We're here, though, for Thomas Paine: "English by birth, American by adoption, French by decree", to quote the plaque at number 10, home of his printer and friend, Nicholas Bonneville, where Paine lived from 1797 (at the age of 60) until his return to the U.S. in 1802. Paine came to France in the early 1790s to seek food, clothing, ammunition and money for the U.S. Army. While he is certainly recognized as a U.S. Founding Father, his influence on both sides of the Atlantic seems to have been even greater than his renown suggests. John Adams said, "History will ascribe the American Revolution to Thomas Paine" and "Without the pen of the author of Common Sense, the sword of Washington would have been raised in vain." Danton told Paine, "What you have done for the happiness and liberty of your country, I have in vain tried to do for mine." France acclaimed him as a symbol of freedom; after the American Revolution he attempted to establish republics in France and in England. And although he could not speak the language, Thomas Paine was elected to the French National Assembly in 1792 (thus the "French by decree" part of the plaque). He even went Benjamin Franklin one better: When the elder statesman said, "Where liberty is, there is my country," the younger political author, activist and theorist responded, "Where liberty is not, there is mine."

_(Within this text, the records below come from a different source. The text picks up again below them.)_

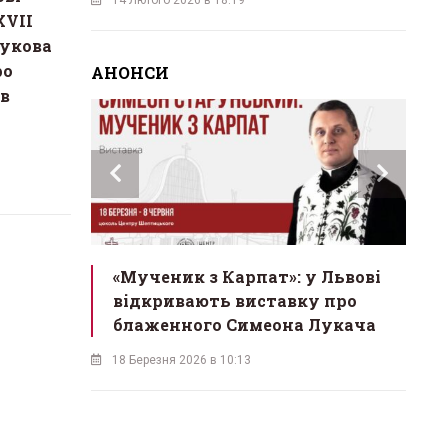
XVII
укова
ро
АНОНСИ
 в
ах»:
«Мученик з Карпат»: у Львові
Льв
Львові
відкривають виставку про
мон
блаженного Симеона Лукача
на 
18 Березня 2026 в 10:13
16 Бе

But because Paine voted against the execution of Louis XVI, he found himself on the wrong side of Robespierre, who had him jailed in one of the makeshift prisons set up during the Reign of Terror to accommodate the numerous perceived enemies of the Revolution. That makeshift prison, right behind the theater you see at the end of Rue de l'Odéon (to your left, if you're facing the Paine plaque), was the Palais de Luxembourg, originally built for Marie de Médicis, now the seat of France's Senate. Paine's life was saved by the stupidity of a prison guard: an "X" was to be marked on the door of each inmate slated for execution, but a doctor, in Paine's cell to treat him for a fever, had left the door open, so the guard put the fatal mark on the inside of the door where it would be out of sight as soon as the door was closed!